What a wonderful sermon! I was glad to be able to read it all last night, and just wanted to remember some of the high points before moving on today.
It is not possible for man to understand everything, so we should not merely try to understand election. It is a fact that we may not like, but it is undeniable fact: God loved Jacob, who did not deserve any love, and God hated Esau. Instead of trying to understand these two facts with one explanation, Spurgeon offers two: one for the first, another for the second.
First, God loved Jacob. It wasn't because of anything Jacob did. He was a schmuck, a "bargainer", who even when he had God's unchangeable promise of blessing, made an offer of service to God, IF and THEN. It was a deplorable lack of faith. Yet God accepted Jacob and blessed him. And God made this decision even before the two boys were born. So it could not have been anything one did or the other. God loved Jacob simply out of one-sided grace.

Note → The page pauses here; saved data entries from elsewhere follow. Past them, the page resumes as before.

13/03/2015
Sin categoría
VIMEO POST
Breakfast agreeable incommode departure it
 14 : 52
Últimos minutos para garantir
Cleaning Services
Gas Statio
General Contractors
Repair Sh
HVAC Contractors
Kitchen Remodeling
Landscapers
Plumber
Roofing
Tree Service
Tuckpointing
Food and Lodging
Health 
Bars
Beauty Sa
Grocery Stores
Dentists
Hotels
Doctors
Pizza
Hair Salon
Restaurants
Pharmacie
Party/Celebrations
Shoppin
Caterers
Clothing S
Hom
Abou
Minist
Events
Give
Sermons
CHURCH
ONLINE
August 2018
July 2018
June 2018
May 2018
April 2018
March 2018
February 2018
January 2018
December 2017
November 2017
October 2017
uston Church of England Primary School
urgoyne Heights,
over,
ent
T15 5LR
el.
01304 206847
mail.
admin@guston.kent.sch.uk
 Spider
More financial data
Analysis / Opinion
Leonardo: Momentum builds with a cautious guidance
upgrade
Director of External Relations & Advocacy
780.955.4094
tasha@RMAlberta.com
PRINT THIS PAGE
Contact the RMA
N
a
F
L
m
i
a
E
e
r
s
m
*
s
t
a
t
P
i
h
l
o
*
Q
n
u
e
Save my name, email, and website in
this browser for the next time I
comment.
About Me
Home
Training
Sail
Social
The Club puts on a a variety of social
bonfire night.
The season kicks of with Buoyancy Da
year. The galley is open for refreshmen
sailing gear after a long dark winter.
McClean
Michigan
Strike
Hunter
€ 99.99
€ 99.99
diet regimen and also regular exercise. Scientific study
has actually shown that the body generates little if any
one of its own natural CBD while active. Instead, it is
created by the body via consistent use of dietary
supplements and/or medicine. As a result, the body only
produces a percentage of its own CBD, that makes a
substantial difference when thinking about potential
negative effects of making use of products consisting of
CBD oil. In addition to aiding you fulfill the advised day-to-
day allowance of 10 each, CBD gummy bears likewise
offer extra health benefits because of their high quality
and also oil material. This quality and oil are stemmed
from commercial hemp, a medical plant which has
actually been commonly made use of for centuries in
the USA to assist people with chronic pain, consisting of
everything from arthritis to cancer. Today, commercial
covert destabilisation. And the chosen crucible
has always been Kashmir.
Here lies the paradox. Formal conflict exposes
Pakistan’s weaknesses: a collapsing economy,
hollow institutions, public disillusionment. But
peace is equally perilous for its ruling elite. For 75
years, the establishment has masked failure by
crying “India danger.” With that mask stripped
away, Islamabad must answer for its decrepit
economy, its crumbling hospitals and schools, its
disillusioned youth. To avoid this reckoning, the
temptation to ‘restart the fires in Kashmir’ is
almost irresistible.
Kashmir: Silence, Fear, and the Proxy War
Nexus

However, God did NOT love Esau. It was not because God simply decided he could not love this boy. It was because Esau did not deserve to be loved. He, as all, are fallen and despicable.
Thus, those God loves and elects are purely recipients of God's grace. Those who go to hell absolutely go there by their own choice and deservedly.
This is the reality, a fact. Argue all you wish about election and freewill, the fact is unarguable, and it is futile to try to explain the two opposite things with one argument, as most people object to them. Spurgeon has explained, as me and my friend Bill agree, that both election and freewill are real and important. By our freewill, we are lost in sin. By God's grace we are saved.